Schmich grew up in Georgia, the oldest of eight children. She was in the fourth grade when she first realized that she might have a flair for writing. The teacher assigned the class to write something amusing that happened in their households, which, in young Mary Theresa’s case, included five younger brothers: “I wrote about how my brothers thought it would be hilarious to take all the fuses out of the fuse box. I called it ‘Fuse Confusion’ and I remember thinking to myself, ‘Now isn’t that fun?’ There was this recognition of the play that could exist between words.”
After moving to Phoenix, Arizona, for high school, she attended Pomona College in California, where she co-edited the newspaper. In 1980, as a student in Stanford University’s master’s journalism program, she interned at the Los Angeles Times, followed by jobs at the Peninsula Times Tribune in Palo Alto and the Orlando Sentinel in Florida before arriving in Chicago in 1985.

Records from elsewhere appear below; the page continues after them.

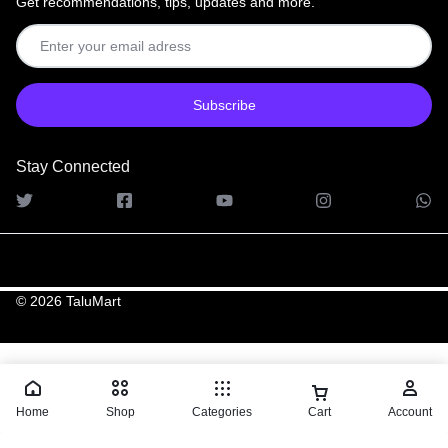
Get recommendations, tips, updates and more.
Stay Connected
© 2026 TaluMart
Home
Shop
Categories
Cart
Account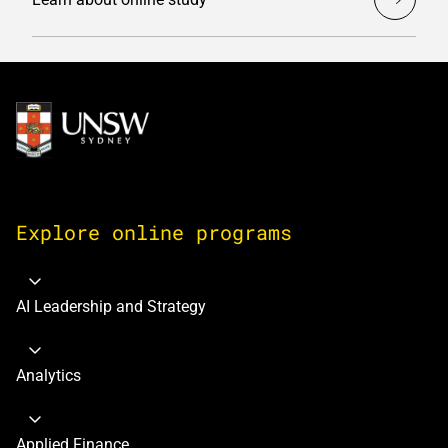
Image
Explore online programs
AI Leadership and Strategy
Analytics
Applied Finance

Schmich may be the only Nieman Fellow (class of ‘96) whose resume also includes a comic strip. For 26 years, she wrote Brenda Starr until the intrepid girl reporter hung up her press pass in 2011.
But it is her thrice-weekly column that is the core of her identity and the place where she weighs in on big issues (poverty, sexual harassment, violence) and small ones (college reunions, email salutations). Perhaps her most famous is “Wear Sunscreen” — written as a commencement address, erroneously attributed to Kurt Vonnegut and turned into a recording by Baz Luhrmann. But whatever the topic, her voice is sure to find the common thread that will pull us all together.
According to Mark Jacob, the former metro editor at the Tribune and Schmich’s editor for seven years, including the year she won the Pulitzer Prize, it isn’t just the wide range of subjects that keeps her relevant, but her meticulous writing.
“She’s so darn thoughtful about every word. She doesn’t try to convince the audience that she’s a fine writer...she doesn’t use a dozen adjectives to describe something. She uses one or two, giving those words more power. And because she picks such compelling subjects, her spare style lets the subjects of her columns come through clean and strong,” said Jacob, who is now an editor of the Local News Initiative at Northwestern University's Medill School of Journalism.
Jacob has several favorite columns that he says should be taught in journalism school. He singles out one as a contender for the best story written in Chicago during his 34-year tenure at both the Sun-Times and the Tribune: The saga of 10-year-old shooting victim Tavon Tanner.
“After Mary filed that story, I printed it out and took it with me when I left the office. I started reading it on my train commute and ended up crying on the Red Line.”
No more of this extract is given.